The Pour Water Between Buckets to Make Water Levels Equal problem gives you buckets with different water amounts and a loss percentage per pour. Find the maximum equal water level achievable. This coding problem uses binary search on the answer (the target level) with a feasibility check. The array and binary search interview pattern is demonstrated.
Deutsche Bank asks this to test binary search on the answer with a custom feasibility check. The monotonic property: if level L is achievable, any level L' < L is also achievable. Binary search on the decimal level value and verify if total gained water (from pouring excess buckets) can fill all below-L buckets given the loss.
Binary search on target level. For a given level L: water gained from buckets above L = sum(bucket - L for bucket > L) multiplied by (100 - loss) / 100. Water needed to fill below-L buckets = sum(L - bucket for bucket < L).

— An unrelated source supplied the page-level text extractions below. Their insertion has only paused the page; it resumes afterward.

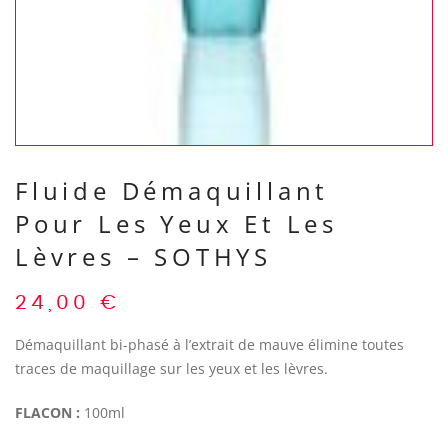
Fluide Démaquillant
Pour Les Yeux Et Les
Lèvres – SOTHYS
24,00
€
Démaquillant bi-phasé à l’extrait de mauve élimine toutes
traces de maquillage sur les yeux et les lèvres.
FLACON :
100ml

If gained >= needed, L is feasible. Binary search for the maximum feasible L with precision (e.g., 1e-5 iterations or 100 iterations of floating-point binary search).
buckets=[1,2,7], loss=80. L=3: gain from 7=(7-3)*0.2=0.8. Need for 1,2: (3-1)+(3-2)=3. 0.8<3, not feasible. L=2: gain=(7-2)*0.2=1. Need=(2-1)=1. 1>=1 ✓. L=2 is achievable. Answer ≈ 2.00000.
Floating-point binary search problems iterate ~100 times with mid = (lo + hi) / 2 until convergence. The feasibility check defines the monotone condition. Practice floating-point binary search on: "minimum time," "maximum efficiency," "optimal allocation" problems where the answer is a real number. The convergence criterion (100 iterations or error < 1e-6) is standard.